Это совсем другое, если позвонит Романова и скажет: «Он предал вас».
– Ну... все. – Он повернулся. Пошел к двери.
Романова сделала внутренний рывок и как бы отделилась от себя прежней – влюбленной и зависимой. В ней сработала ВЫСШАЯ любовь, освобожденная от эгоизма, – самоотречение материнства. Она хотела сохранить его не для себя. Просто сохранить. Для него самого.
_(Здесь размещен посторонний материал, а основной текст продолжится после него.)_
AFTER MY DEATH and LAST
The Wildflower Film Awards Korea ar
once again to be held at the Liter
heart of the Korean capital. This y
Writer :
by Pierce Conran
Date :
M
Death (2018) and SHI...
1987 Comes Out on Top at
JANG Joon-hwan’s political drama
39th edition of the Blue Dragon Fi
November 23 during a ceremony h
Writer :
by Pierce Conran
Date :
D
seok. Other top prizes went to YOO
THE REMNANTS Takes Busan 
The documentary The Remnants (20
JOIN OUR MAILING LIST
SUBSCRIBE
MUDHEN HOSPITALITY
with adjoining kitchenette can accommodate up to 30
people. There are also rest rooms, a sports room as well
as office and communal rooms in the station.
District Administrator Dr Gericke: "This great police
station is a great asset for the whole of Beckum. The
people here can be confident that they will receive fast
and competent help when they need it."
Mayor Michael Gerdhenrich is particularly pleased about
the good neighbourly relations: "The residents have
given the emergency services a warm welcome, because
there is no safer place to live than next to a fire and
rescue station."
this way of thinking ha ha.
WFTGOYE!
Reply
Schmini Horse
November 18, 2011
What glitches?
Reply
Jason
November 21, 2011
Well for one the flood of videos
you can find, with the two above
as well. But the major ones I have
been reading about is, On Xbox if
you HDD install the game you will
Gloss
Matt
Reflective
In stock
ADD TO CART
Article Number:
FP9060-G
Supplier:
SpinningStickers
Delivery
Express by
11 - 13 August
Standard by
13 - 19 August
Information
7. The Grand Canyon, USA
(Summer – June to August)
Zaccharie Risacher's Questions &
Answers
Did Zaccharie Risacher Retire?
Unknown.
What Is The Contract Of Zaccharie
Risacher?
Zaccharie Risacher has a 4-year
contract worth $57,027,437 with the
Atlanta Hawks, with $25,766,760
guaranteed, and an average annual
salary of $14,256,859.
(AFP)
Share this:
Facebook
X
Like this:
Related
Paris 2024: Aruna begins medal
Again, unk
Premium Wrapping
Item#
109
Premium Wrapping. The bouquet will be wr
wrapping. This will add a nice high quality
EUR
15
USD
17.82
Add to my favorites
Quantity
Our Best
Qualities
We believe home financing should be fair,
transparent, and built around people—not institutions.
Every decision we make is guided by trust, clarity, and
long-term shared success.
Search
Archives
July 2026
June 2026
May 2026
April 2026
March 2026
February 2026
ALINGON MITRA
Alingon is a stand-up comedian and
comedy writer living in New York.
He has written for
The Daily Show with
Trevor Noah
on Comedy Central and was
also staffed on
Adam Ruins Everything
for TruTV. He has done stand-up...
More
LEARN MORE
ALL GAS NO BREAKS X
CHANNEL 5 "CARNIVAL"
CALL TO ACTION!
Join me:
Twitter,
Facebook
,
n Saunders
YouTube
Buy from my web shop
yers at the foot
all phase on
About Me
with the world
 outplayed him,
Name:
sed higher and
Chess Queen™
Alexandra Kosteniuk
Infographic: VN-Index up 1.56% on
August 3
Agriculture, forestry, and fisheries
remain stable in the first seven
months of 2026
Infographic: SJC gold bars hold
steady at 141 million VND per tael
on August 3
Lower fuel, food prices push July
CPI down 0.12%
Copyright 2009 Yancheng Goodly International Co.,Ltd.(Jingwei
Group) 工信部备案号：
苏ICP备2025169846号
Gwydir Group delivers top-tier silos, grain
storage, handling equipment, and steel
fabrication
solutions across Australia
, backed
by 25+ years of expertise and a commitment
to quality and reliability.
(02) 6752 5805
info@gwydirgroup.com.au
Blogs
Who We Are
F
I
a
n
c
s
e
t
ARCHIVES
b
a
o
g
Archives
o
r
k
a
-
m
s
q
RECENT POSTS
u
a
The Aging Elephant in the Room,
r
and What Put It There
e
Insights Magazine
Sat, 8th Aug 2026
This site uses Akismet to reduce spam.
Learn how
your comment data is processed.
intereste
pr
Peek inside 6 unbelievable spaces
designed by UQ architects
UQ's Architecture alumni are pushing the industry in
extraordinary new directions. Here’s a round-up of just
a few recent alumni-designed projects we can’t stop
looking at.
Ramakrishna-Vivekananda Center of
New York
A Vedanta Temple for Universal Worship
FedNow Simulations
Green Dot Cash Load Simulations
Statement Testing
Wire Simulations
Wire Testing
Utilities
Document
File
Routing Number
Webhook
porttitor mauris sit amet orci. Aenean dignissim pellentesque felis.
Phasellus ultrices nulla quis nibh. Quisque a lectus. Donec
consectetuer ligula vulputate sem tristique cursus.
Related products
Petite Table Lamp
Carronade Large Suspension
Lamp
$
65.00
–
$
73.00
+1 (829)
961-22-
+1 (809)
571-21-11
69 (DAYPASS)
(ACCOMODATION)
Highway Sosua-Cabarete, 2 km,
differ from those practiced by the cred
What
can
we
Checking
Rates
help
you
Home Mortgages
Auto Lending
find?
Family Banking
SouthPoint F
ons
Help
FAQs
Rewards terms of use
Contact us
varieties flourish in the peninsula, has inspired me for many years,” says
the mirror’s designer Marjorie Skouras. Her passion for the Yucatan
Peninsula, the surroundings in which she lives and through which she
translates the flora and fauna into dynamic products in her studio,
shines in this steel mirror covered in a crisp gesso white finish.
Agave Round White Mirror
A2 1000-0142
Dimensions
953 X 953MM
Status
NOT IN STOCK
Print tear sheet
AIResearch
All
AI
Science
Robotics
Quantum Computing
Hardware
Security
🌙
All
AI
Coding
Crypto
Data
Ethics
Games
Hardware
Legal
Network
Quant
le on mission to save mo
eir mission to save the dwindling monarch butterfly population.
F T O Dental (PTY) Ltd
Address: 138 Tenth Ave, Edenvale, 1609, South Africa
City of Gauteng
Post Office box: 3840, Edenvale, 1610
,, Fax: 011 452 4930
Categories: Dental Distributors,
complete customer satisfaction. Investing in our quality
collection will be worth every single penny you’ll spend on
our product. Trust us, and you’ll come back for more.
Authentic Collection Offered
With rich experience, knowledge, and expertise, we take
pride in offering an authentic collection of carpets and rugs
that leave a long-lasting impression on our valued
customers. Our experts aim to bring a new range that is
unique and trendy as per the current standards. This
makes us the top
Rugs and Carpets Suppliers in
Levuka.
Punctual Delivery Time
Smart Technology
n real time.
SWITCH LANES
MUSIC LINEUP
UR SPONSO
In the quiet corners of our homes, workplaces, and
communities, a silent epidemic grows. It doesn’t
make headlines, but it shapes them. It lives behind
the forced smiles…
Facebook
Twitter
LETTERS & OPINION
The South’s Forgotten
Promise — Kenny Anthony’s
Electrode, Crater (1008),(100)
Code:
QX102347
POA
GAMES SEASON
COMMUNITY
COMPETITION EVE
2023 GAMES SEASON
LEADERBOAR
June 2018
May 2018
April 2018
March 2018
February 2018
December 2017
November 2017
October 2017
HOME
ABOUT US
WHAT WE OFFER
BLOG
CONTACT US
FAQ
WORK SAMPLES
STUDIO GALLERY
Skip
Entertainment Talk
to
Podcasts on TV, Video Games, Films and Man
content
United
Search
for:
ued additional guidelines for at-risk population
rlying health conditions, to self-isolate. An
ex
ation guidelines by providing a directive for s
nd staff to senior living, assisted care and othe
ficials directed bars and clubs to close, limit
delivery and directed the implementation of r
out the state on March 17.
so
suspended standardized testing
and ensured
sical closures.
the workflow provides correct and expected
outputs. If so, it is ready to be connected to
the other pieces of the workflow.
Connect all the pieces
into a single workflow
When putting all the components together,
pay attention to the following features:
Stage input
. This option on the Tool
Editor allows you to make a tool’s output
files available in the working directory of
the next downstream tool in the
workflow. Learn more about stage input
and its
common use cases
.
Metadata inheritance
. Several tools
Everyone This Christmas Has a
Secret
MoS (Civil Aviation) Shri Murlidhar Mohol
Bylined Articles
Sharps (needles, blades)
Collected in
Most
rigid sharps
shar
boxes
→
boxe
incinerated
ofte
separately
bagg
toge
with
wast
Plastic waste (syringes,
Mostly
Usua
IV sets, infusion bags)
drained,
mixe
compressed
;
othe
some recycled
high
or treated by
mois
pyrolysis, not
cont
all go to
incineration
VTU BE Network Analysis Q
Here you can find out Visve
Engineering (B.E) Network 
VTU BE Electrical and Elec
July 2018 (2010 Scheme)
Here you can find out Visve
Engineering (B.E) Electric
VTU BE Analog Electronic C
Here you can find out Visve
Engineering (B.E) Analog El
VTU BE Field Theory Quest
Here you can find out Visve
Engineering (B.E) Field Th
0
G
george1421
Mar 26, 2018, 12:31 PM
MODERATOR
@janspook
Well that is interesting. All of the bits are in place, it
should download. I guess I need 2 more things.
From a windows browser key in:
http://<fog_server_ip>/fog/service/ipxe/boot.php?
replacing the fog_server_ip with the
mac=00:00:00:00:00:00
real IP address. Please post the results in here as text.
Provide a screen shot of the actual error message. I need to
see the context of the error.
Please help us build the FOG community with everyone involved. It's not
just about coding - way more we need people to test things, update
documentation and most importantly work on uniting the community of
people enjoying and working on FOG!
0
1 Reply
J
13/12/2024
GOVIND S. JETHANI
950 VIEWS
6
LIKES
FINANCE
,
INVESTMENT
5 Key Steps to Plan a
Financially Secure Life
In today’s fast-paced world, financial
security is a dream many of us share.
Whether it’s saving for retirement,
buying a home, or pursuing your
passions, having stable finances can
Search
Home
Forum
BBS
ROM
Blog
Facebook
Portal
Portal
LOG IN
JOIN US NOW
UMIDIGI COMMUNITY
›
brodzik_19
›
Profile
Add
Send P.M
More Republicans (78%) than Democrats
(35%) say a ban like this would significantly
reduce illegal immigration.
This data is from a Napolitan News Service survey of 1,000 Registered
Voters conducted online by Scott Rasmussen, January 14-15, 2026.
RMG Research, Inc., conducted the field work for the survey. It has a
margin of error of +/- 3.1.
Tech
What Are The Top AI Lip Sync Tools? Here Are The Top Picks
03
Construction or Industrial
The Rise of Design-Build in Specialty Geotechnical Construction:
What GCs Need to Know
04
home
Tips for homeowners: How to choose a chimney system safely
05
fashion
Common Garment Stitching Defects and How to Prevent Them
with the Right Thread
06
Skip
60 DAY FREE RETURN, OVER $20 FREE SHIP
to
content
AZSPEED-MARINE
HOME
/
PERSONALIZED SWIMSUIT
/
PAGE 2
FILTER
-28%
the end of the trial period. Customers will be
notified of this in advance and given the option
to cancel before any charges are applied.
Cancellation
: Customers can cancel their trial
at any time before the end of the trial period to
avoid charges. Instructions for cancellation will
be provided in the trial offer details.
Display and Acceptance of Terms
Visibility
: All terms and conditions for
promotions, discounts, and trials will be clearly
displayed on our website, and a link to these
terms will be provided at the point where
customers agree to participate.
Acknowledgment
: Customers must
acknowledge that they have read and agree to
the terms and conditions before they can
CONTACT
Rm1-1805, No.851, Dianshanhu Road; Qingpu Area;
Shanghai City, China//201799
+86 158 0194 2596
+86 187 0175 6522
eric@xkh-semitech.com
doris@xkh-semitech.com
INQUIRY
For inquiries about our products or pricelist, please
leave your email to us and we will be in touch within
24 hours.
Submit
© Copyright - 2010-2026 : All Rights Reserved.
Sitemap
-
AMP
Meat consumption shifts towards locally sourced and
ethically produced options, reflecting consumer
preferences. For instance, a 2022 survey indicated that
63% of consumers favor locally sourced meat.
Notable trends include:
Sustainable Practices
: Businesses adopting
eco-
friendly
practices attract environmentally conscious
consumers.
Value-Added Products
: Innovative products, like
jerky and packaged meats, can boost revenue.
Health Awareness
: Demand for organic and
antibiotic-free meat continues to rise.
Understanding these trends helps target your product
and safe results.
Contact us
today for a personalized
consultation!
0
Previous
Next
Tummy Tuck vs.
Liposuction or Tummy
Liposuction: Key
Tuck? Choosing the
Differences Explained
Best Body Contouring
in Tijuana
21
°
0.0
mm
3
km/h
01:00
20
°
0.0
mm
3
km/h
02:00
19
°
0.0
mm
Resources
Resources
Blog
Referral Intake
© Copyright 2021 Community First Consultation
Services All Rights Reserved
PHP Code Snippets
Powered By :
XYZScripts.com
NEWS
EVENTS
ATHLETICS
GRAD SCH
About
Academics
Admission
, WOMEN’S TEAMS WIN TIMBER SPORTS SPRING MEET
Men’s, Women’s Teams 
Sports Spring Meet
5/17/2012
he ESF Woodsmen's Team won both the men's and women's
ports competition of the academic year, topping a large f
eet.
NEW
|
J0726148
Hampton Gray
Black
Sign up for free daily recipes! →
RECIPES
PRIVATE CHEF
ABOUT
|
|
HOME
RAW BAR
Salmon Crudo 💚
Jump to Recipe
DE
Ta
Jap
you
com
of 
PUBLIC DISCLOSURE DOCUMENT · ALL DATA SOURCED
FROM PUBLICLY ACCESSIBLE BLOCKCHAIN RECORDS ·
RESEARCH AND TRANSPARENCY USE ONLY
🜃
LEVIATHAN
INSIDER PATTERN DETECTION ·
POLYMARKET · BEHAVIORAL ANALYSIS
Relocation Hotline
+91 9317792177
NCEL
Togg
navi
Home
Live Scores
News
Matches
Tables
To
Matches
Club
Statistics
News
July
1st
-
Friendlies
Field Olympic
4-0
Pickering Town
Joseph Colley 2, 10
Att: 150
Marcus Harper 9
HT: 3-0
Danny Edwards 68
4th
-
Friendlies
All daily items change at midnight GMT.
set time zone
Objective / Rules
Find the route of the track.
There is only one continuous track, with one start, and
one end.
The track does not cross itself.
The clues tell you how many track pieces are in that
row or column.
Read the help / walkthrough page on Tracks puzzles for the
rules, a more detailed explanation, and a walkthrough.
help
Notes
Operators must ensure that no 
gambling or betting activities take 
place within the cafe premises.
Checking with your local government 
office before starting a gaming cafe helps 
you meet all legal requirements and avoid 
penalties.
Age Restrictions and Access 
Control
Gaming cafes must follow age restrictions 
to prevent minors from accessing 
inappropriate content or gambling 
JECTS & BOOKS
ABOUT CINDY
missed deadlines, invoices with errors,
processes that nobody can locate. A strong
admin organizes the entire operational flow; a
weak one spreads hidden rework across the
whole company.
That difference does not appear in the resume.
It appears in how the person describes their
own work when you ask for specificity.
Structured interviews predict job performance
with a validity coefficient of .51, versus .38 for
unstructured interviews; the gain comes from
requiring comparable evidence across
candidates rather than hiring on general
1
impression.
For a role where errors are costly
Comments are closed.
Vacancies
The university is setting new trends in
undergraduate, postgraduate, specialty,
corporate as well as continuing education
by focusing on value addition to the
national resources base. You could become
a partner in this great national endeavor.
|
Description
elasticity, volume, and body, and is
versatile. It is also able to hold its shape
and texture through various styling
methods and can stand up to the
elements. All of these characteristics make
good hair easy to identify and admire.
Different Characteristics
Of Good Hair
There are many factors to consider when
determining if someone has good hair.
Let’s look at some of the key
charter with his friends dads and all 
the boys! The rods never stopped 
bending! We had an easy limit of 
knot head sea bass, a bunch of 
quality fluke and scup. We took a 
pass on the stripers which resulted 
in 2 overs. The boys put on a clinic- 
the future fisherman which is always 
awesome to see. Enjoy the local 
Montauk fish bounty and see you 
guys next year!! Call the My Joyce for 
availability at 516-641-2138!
Сейчас он как ребенок, который стоит на подоконнике шестнадцатого этажа. Не ведает, что творит. Окно раскрыто. Шагнет – и исчезнет. Но есть еще несколько секунд. Их можно использовать.
– Подожди!
Он обернулся.
– За мной сейчас заедет подруга. Она живет в Италии. Посоветуешься. Может быть, она поможет тебе как-то...
Раскольников опустил глаза в пол. Раздумывал. Он ведь не знает подругу. Может, она тоже работает на КГБ. Он и Романову толком не знал. Они знакомы четыре дня поездки.
– Пойдем! – Романова поднялась с кровати. Властно взяла за руку. Повела за собой на улицу. Раскольников шел следом, в его лице и поступи читалось сомнение.
Машина уже стояла у входа. За рулем сидела Маша.
Она высунулась и спросила с возмущением:
– Ну кто так опаздывает в Италии?
Оказывается, было уже половина пятого. Мало того что Маша собиралась тратить деньги на платье и время на его поиски, она еще тратила энергию на унизительное ожидание.
Романова залезла в машину. Раскольников опустился рядом на сиденье. Он сидел рядом, но далеко. Как труп близкого человека. Романова испытывала связь и отчуждение одновременно. Как живое с неживым.
– Представляешь! – с возбуждением объявила Романова. – Он решил сбежать! Собрался. Идет просить убежища...
Для шутки это звучало жутковато. Маша поняла: не шутка. Раскольникова покоробило. Он промолчал.
– Маша, – представилась Маша, будто не слышала предыдущей фразы.
– Леонид Минаев, – глухо представился Раскольников.
Романову познабливало. Она испытывала странное состояние: смесь реальности с вымыслом. Все смешивалось, как в мозгах сумасшедшего.
Маша остановила машину возле кафе. Столики и стулья из плетеной пластмассы стояли прямо на площади.
– Сядьте, – строго, как учительница, приказала Маша.
Раскольников сел за столик. Маша была красивая, но чужеродная. Она была ему не нужна. И это времяпрепровождение в кафе – тоже не нужно. Он шел к цели, а остальное – Маша, Романова, кафе, разговоры – это препятствия, которые надо обойти.
– Слушайте меня внимательно, – приказала Маша.
Раскольников воздел свои глаза и смотрел безо всякого смятения.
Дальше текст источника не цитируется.